私の認識では、当時のJijさんには大きく3つの課題がありました。1点目は他社の出願動向が把握できていない、2点目は出願はしているもののどこをノウハウ秘匿するかの検討が不十分、3点目は「Jij Cloud」というサービスの契約規約が把握できていませんでした。この3つの課題を抽出し、IPASの中で対応していこうとメンター陣で話し合いました。
まずは競合他社の分析を元に国内の特許を130件ほどピックアップさせていただき、その中から重要そうな特許をJijさんと分析しました。その結果、競合他社の特許権を踏んでいないことを把握しました。国内の文献中心でしたので、海外文献も調査会社に依頼しピックアップいただきました。いきなり全てを調査すると膨大な数になるので、一部をサンプリング調査し関連性の高いものをABCでランク付けして、Aにあたる技術からキーワードを抽出して、それに基づいて残りの部分もスクリーニングをかけて引っかかった数十件がどのようなものかをJijさんと把握しました。このような先行技術調査を踏まえると、Jijさんのどこが他社より優れていて、どこがまだ他社に取られていないのかが見えてくるので、それを踏まえてもう一度Jijiさんのビジネスモデル内容をヒアリングし、2つほど発明を発掘しました。
その2つも単純に出願するのではなく、優先権主張による出願で対応できることがわかり、既存の出願に補助する形で出願しました。契約の部分は私がドラフトを作成し、松下先生にもご確認いただきながら、ソフトウェアライセンス規約と、「Jij Cloud」の利用規約を作らさせていただきました。

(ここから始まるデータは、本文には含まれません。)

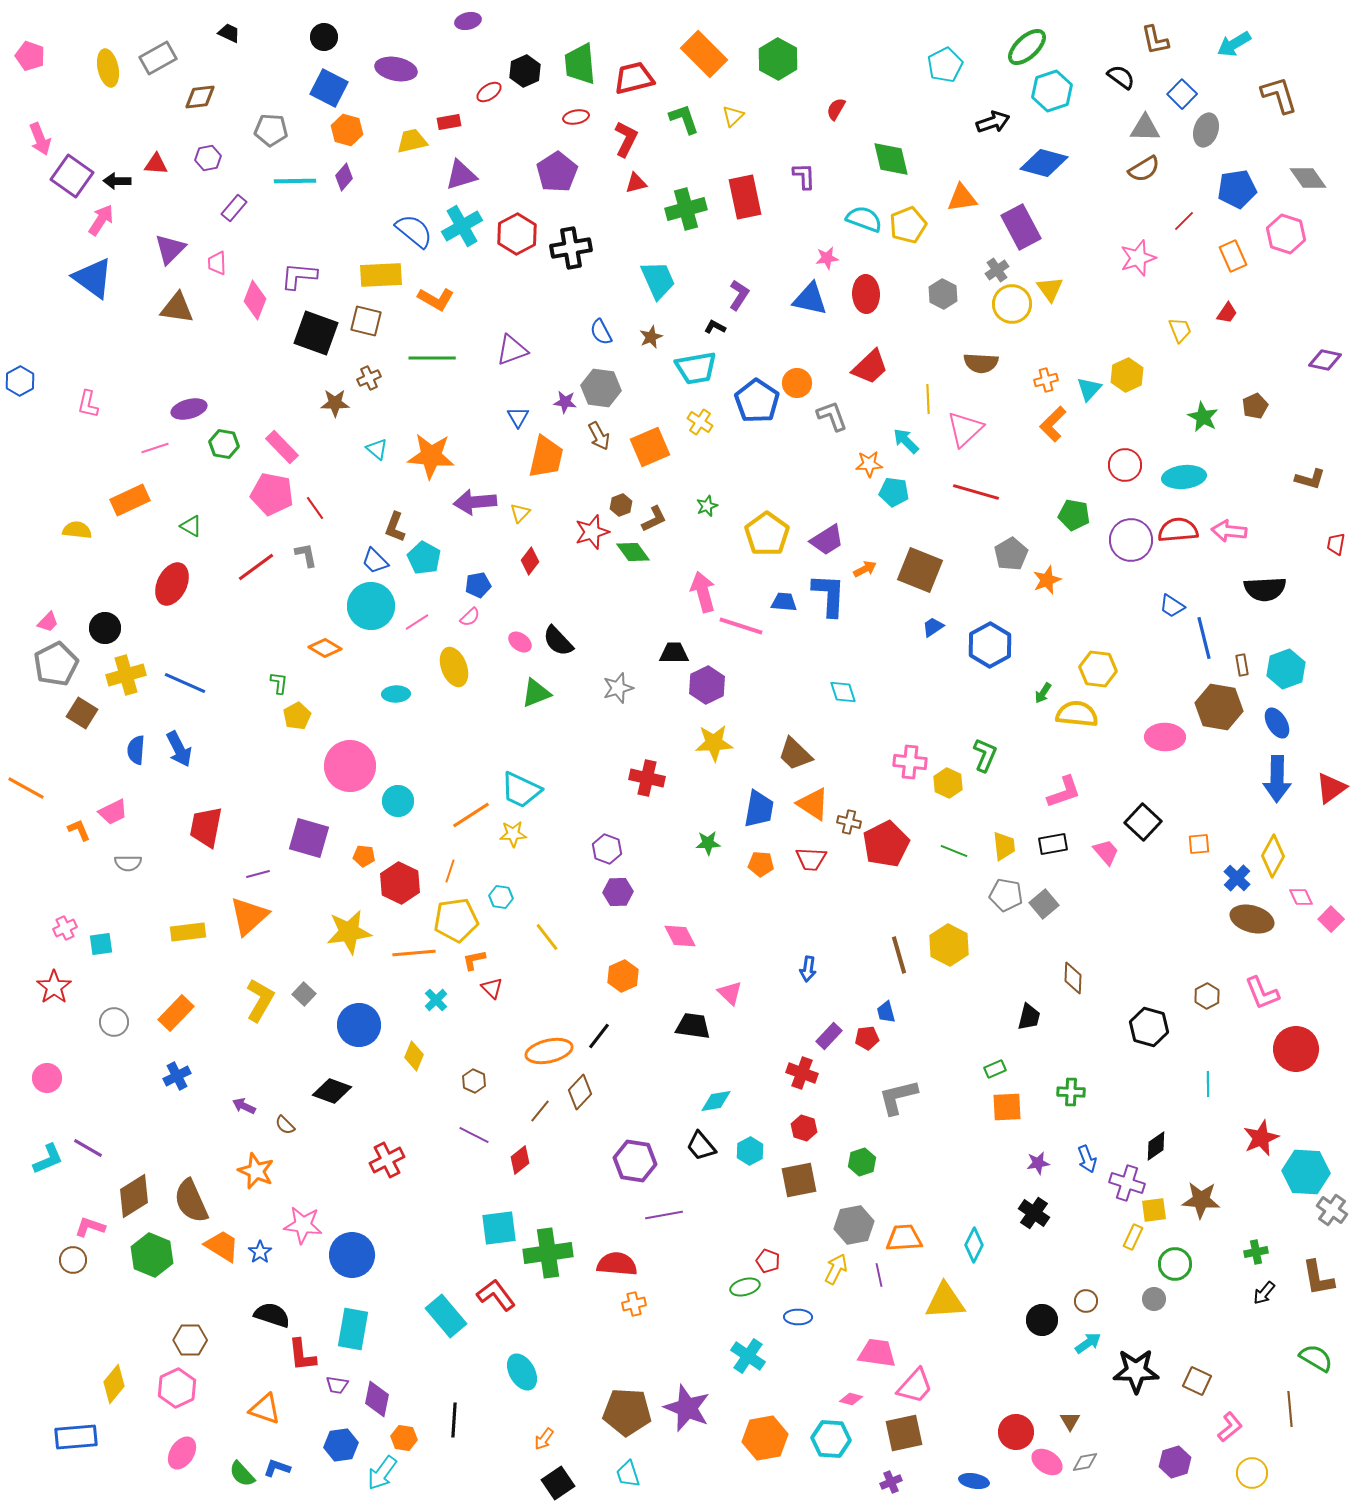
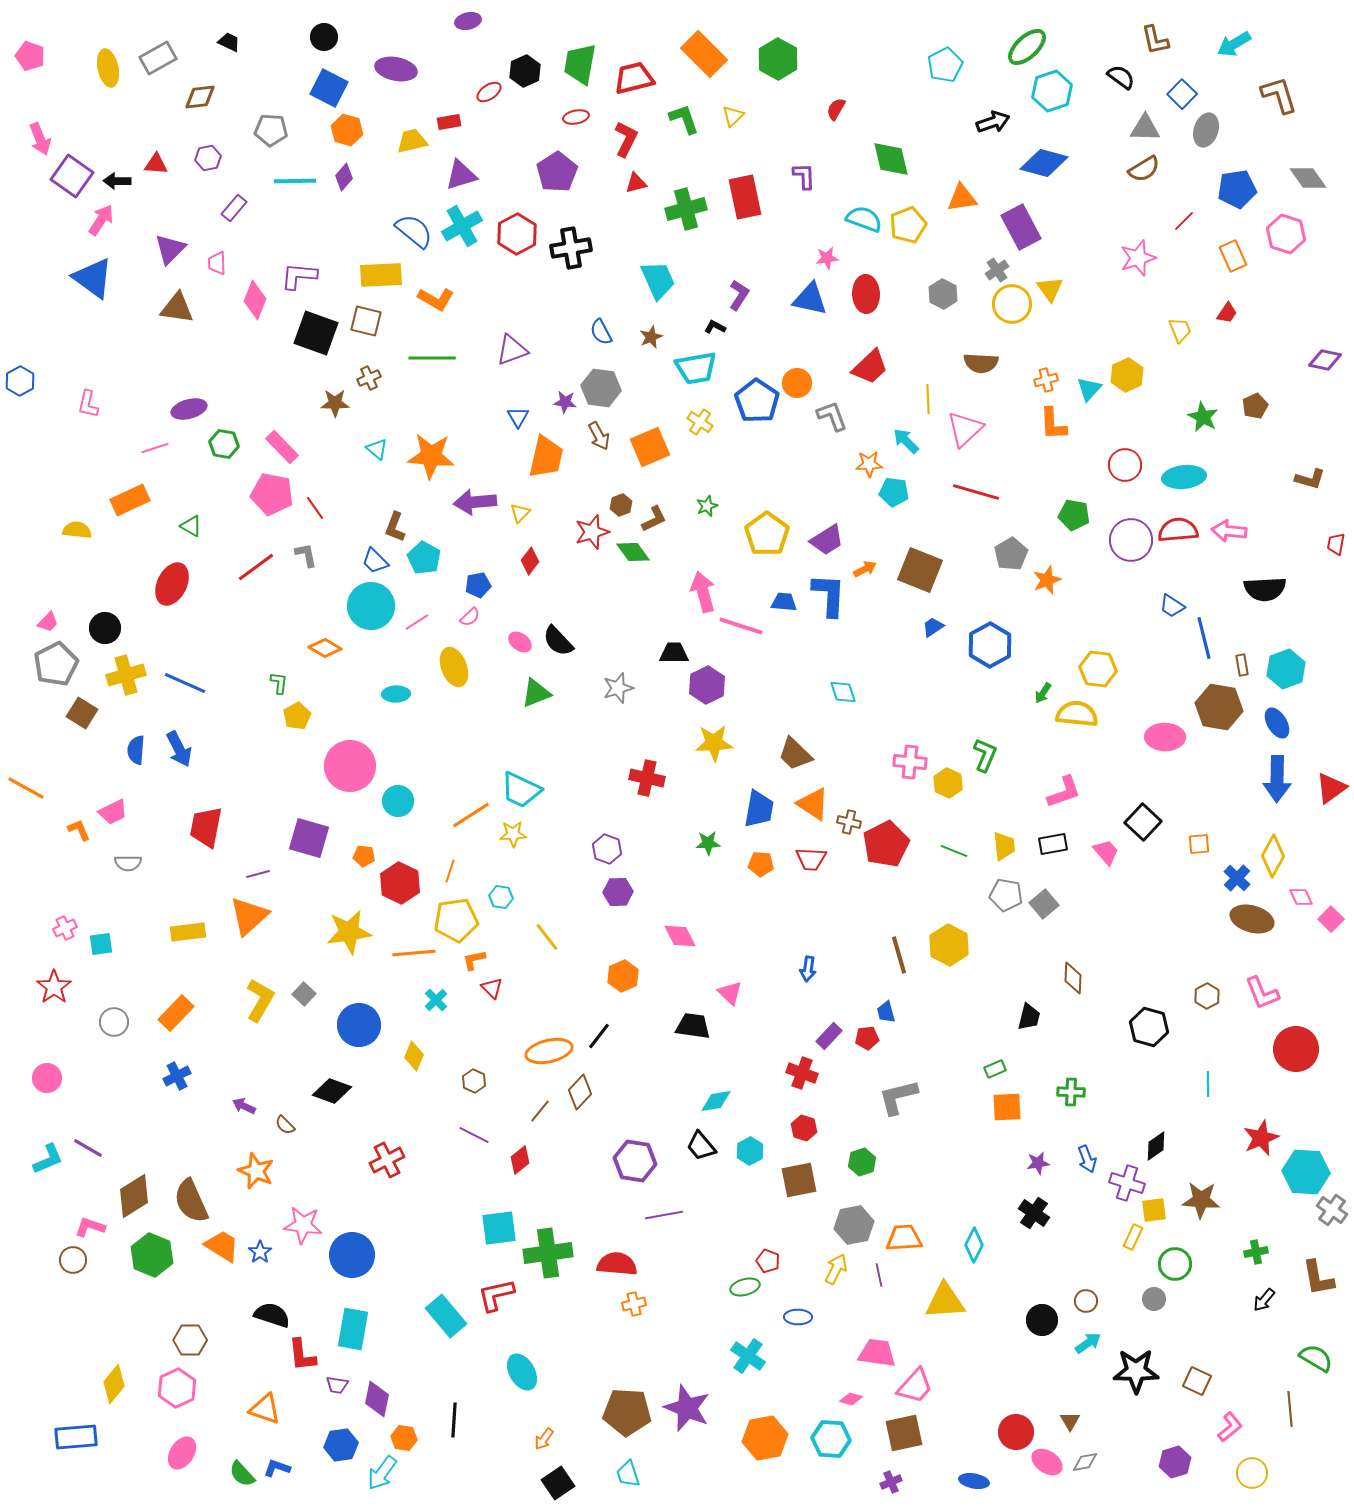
black trapezoid at (229, 33): moved 9 px down
green trapezoid at (580, 64): rotated 15 degrees clockwise
orange L-shape at (1053, 424): rotated 48 degrees counterclockwise
black arrow at (1264, 1293): moved 7 px down
red L-shape at (496, 1295): rotated 66 degrees counterclockwise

基本的にデータの保護は知財では難しく、契約で保護しなければなりません。契約書は「Jij Cloud」の中で、Jijさんが取得したデータをいかに契約で守るかを重視し作成させていただきました。今回のIPASが終わった後も、きちんと自走して特許を取得できるスキームを組んで行かなければならないので、社内体制の構築についてアドバイスをさせていただき、半年間のIPASが終わりました。
櫻井氏
今の話を受けて、山城さんはいかがでしょうか。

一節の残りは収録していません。